Vous avez pu voir récemment à l’émission « Cash Investigation » sur France 2 un reportage édifiant sur les pratiques de ces sociétés.
Nous avions déjà parlé de ce sujet en avril 2017 mais il est sans doute intéressant d’y revenir pour vous informer de vos droits si vous êtes confrontés à cette situation.

Une créance ne vit en général que deux ans !
En matière de consommation, le délai de prescription est de deux ans.
Ce délai est porté à 4 ans pour les collectivités locales, le fisc, ou 5 ans pour les créances entre professionnels.
Passé ce délai et sans relance, la créance s’éteint et ne peut plus être réclamée.

Qui sont ces sociétés de recouvrement ?
Ces sociétés se sont beaucoup développées ces dernières années en France et dans le monde. L’exemple traité par Élise LUCET à la télévision était une société suédoise : HOIST.

. Leur fonctionnement.
Elles sont mandatées par leurs clients qui préfèrent avoir recours à ces sociétés plutôt que de passer par la voie judiciaire.
Elles interviennent auprès des créanciers par des courriers, lettres de relance ou appels téléphoniques en recherchant un accord amiable pour le paiement de la créance de leurs clients.

. Leur financement.
Elles rétribuent leurs services par des frais de recouvrement qui peuvent être un pourcentage des sommes récupérées. Elles ne peuvent pas facturer de frais au débiteur.
Ces sociétés rachètent quelquefois des créances à de grandes sociétés à un prix bien inférieur au montant initial et se payent sur la différence.

Leurs pratiques sont parfois douteuses ou illégales

  • On vous réclame une créance prescrite.
    Je vous rappelle qu’en l’absence de relance, une dette s’éteint ( sauf exceptions énoncées plus haut)) au bout de deux ans. Les sociétés de recouvrement rachètent des portefeuilles avec un nombre très important de créances dont certaines forcloses. Elles ne se gênent pas pour réclamer les créances prescrites ( cf. émission télévisée).
    Si vous êtes dans cette situation, ne répondez pas.

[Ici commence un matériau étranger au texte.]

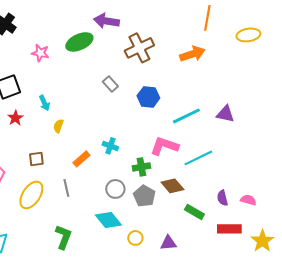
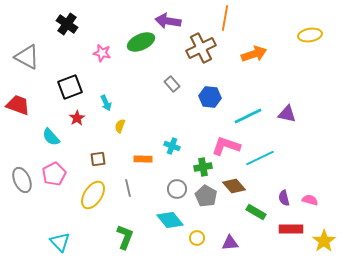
orange line: (207, 18) -> (225, 18), moved
orange rectangle: (81, 159) -> (143, 159), turned 42

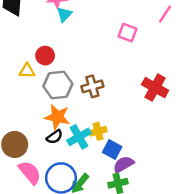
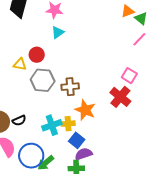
cyan triangle: (64, 14) -> (58, 32), moved
pink square: (127, 33) -> (129, 76), moved
orange star: (57, 117) -> (85, 110), moved
black semicircle: (54, 137) -> (19, 120), moved

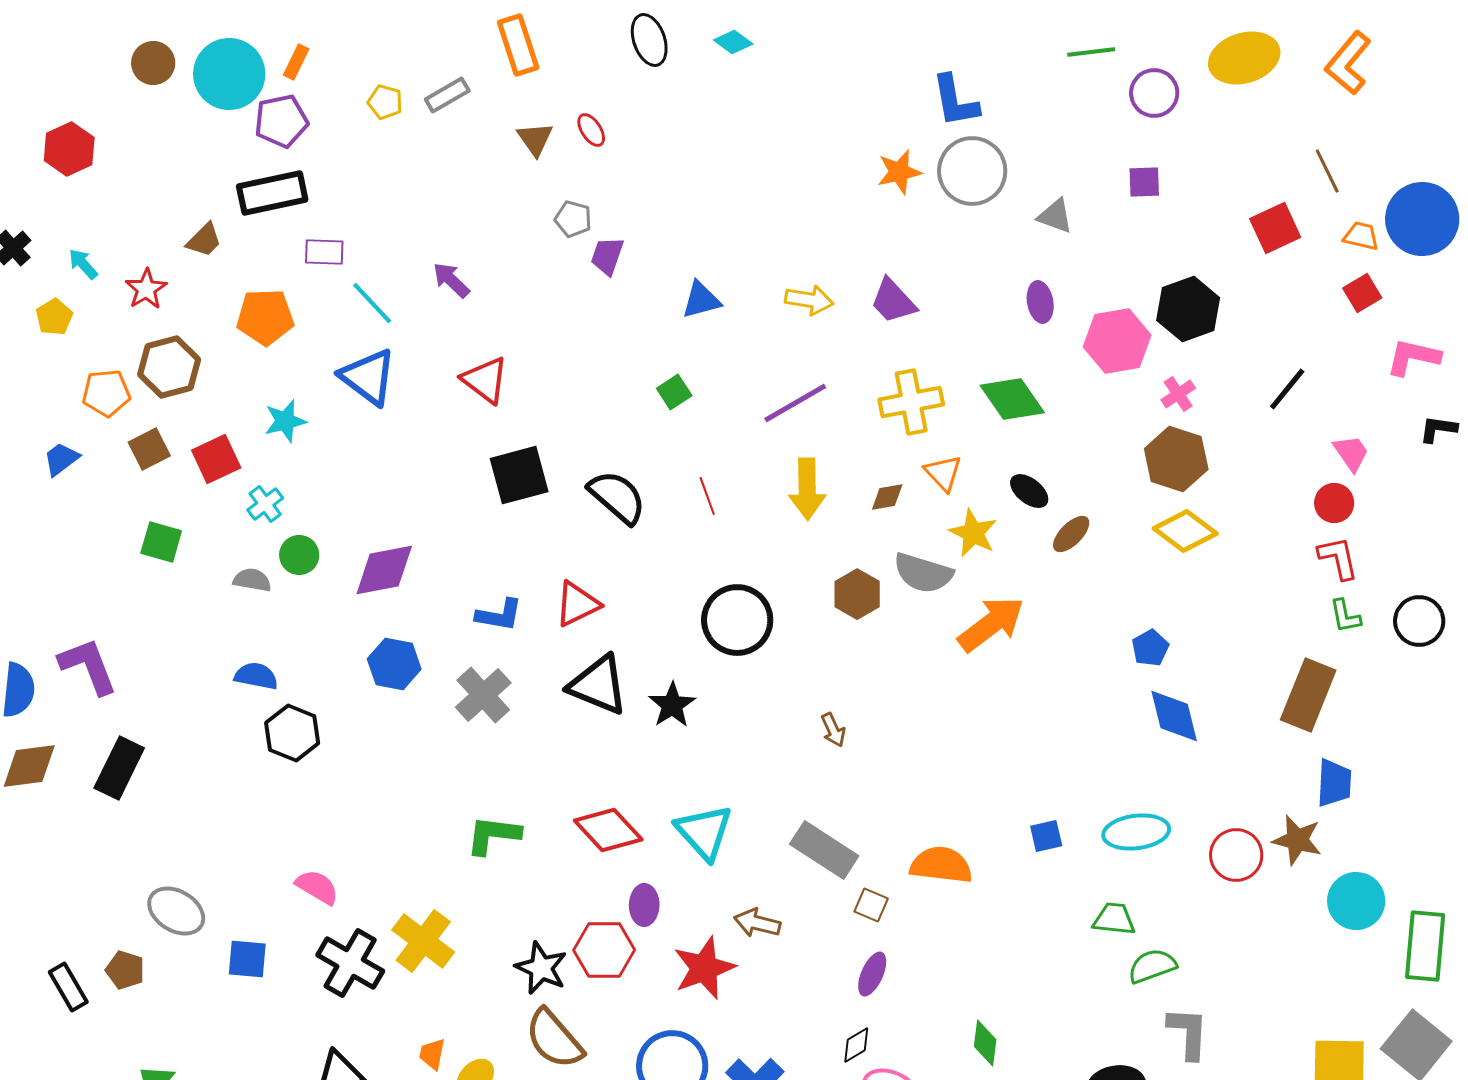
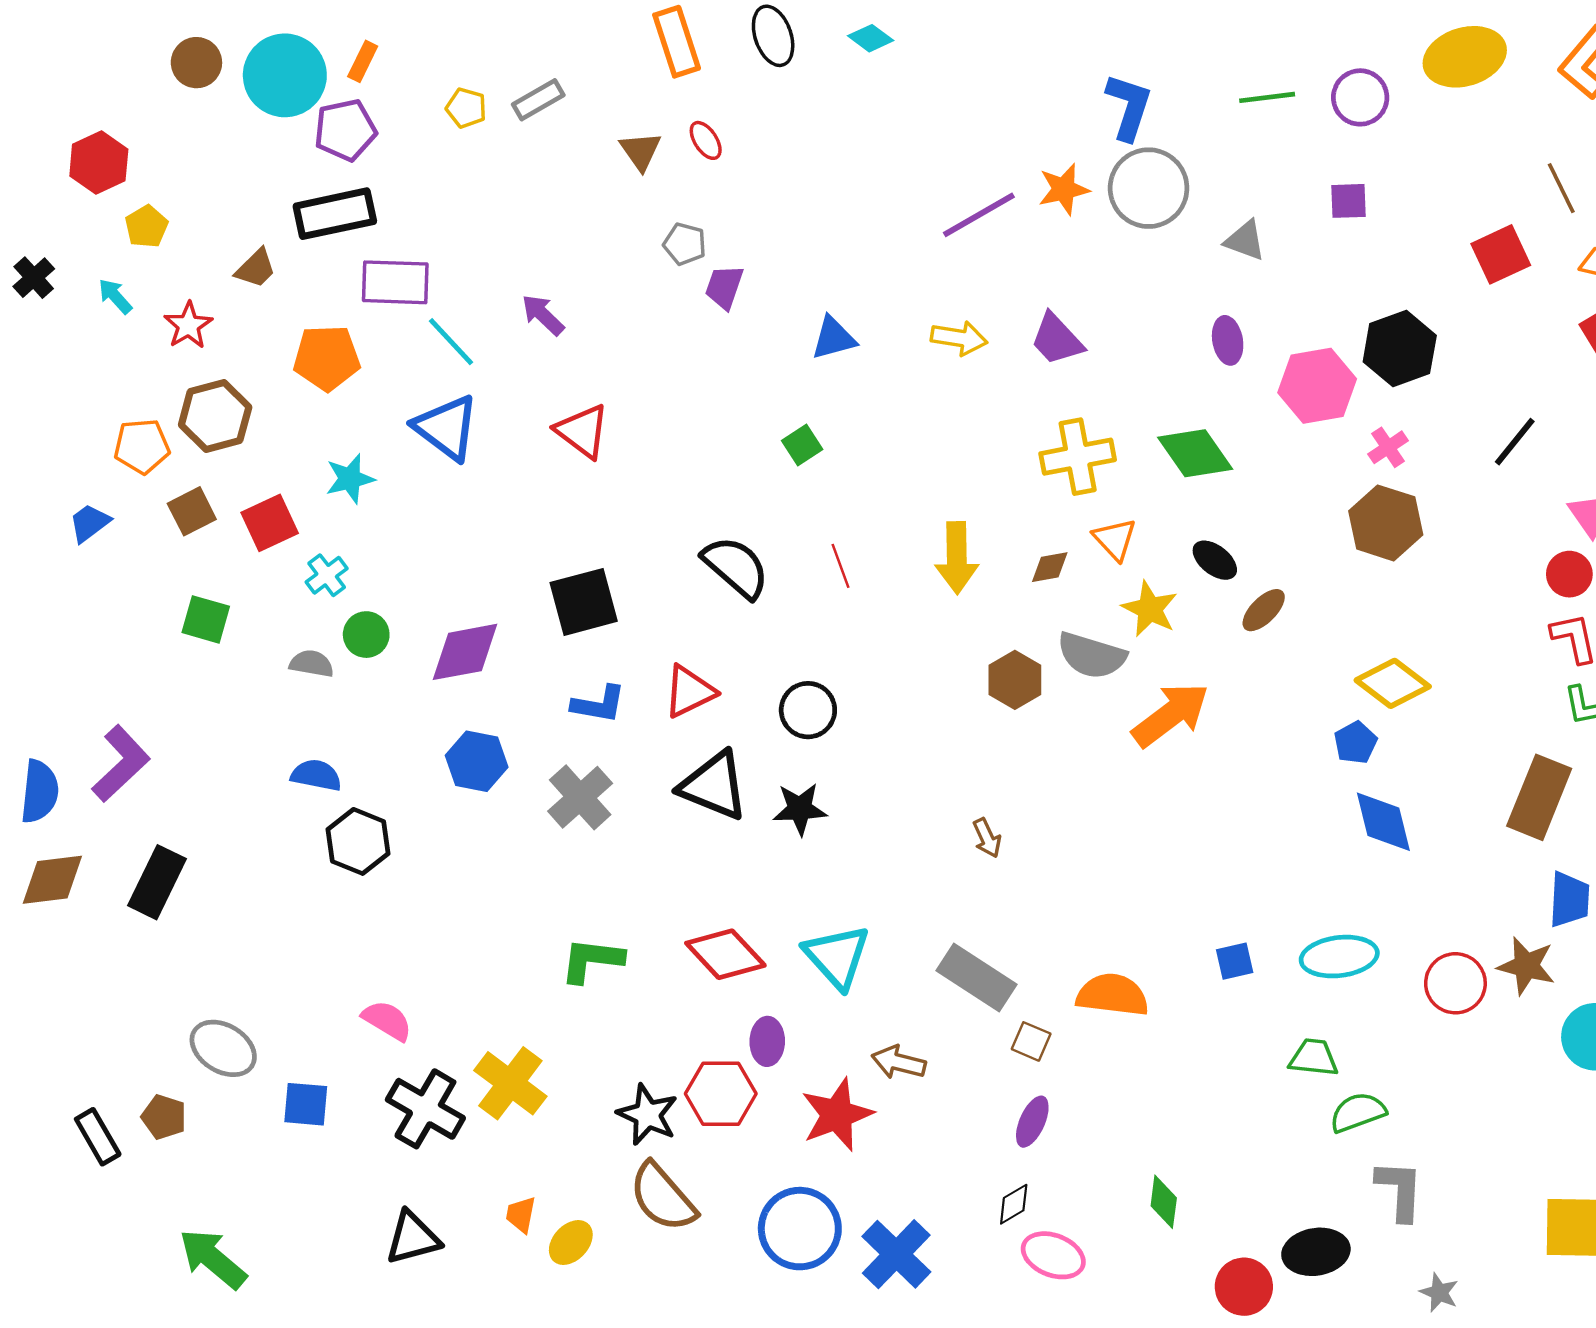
orange rectangle: (518, 45) -> (677, 42), moved
green line: (1091, 52) -> (1267, 97), moved
blue L-shape: (955, 101) -> (1129, 107), turned -152
purple rectangle: (324, 252) -> (395, 282), size x1.5
yellow pentagon: (54, 317) -> (146, 226), moved
purple line: (795, 403) -> (979, 215), moved
black square: (519, 475) -> (584, 602), moved
yellow diamond: (1185, 531) -> (1393, 683), moved
black circle: (737, 620) -> (808, 710), moved, size x0.7
purple L-shape: (88, 666) -> (121, 764), turned 68
black star: (672, 705) -> (800, 809), turned 30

  • Vous recevez un courrier qui semble émaner d’un cabinet d’huissier ou apparaît «  dernier avis avant saisie ».
    Sachez qu’il faut un titre exécutoire ( jugement du tribunal) pour qu’un huissier puisse faire une saisie chez vous.

En fait, ces sociétés entretiennent une confusion avec une profession réglementée qu’est l’ huissier de justice même si ce sont quelquefois de gros cabinets d’huissiers.
Elles n’ont pas le droit d’entretenir cette méprise et peuvent tomber sous l’article 433-13 du code pénal qui traite de l’usurpation de fonctions. Vous pouvez saisir la justice.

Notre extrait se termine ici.